▶ PROBLEM DETAILS:
Write the data out again exactly, dropping any images it holds.

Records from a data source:
⟨
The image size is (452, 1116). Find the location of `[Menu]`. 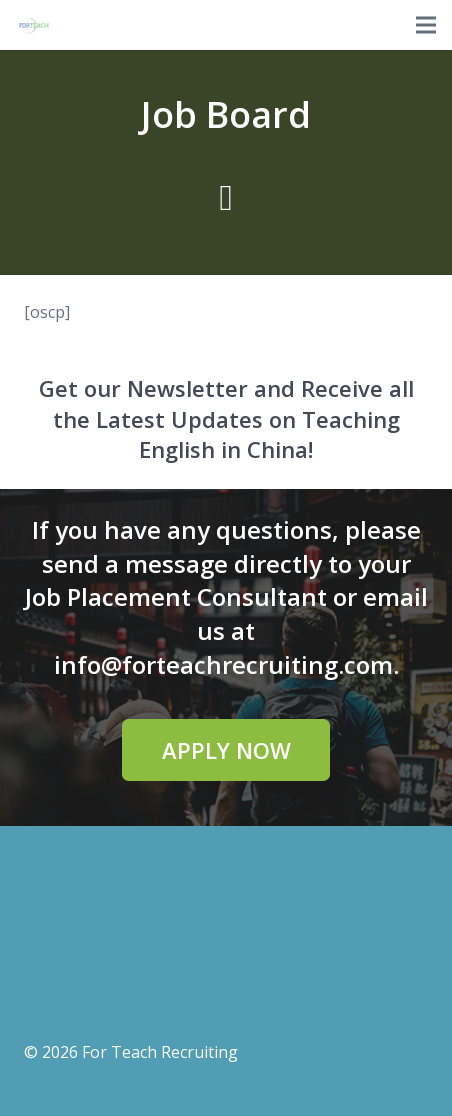

[Menu] is located at coordinates (426, 25).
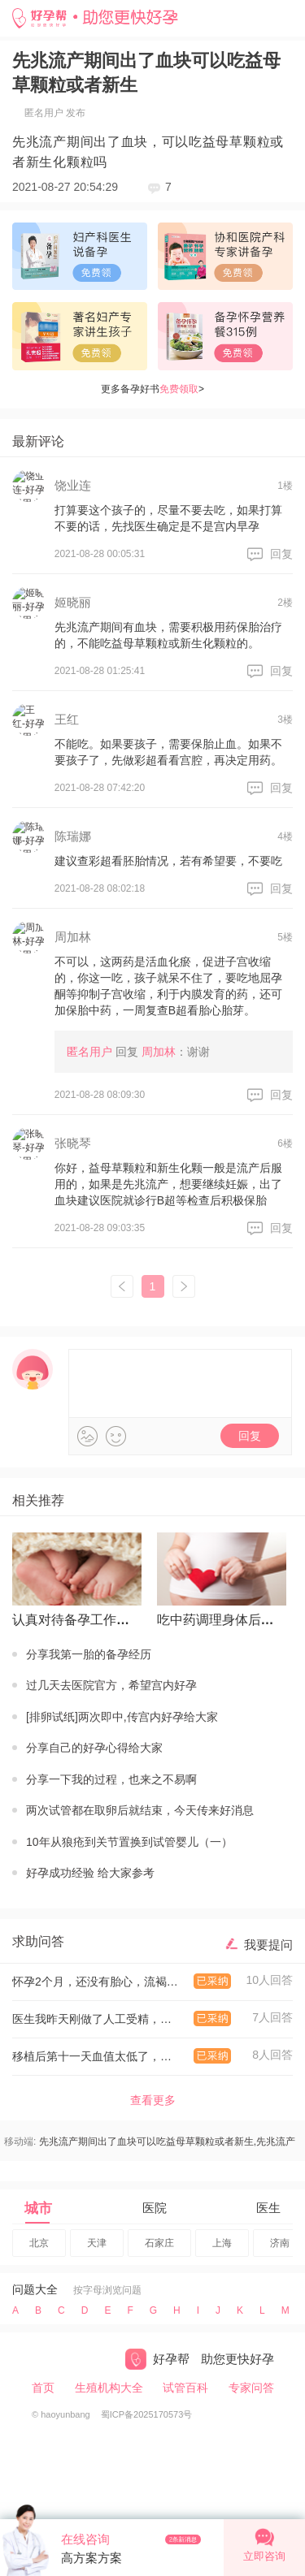 This screenshot has height=2576, width=305. What do you see at coordinates (43, 2387) in the screenshot?
I see `首页` at bounding box center [43, 2387].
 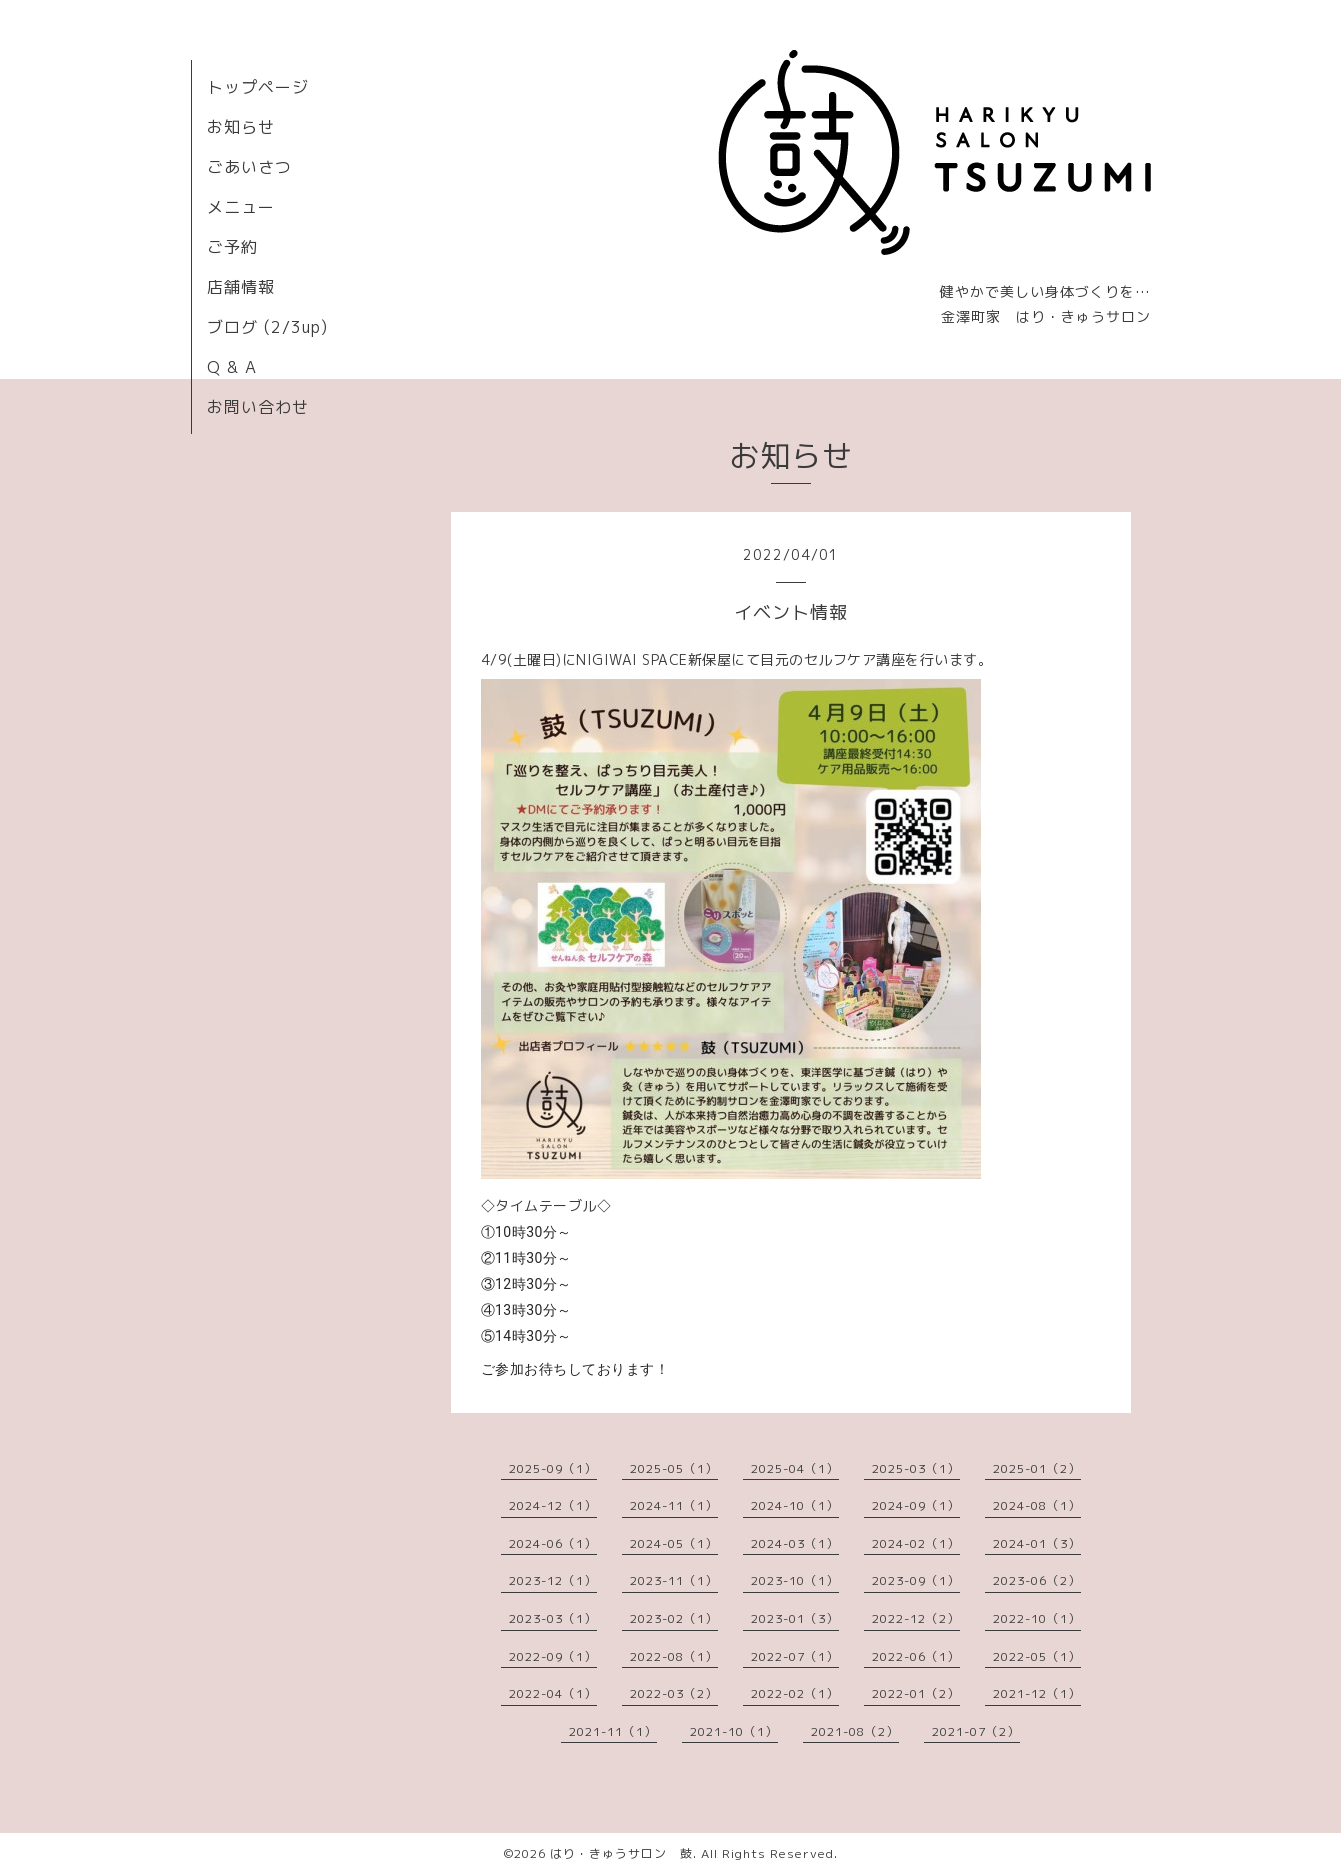 I want to click on 2021-08（2）, so click(x=855, y=1731).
⟩
▶ RESPONSE TO THE EXERCISE:
The image size is (452, 1116). Find the location of `[Menu]`. 

[Menu] is located at coordinates (426, 25).
 This screenshot has height=2576, width=305. What do you see at coordinates (43, 2387) in the screenshot?
I see `首页` at bounding box center [43, 2387].
  I want to click on 2021-08（2）, so click(x=855, y=1731).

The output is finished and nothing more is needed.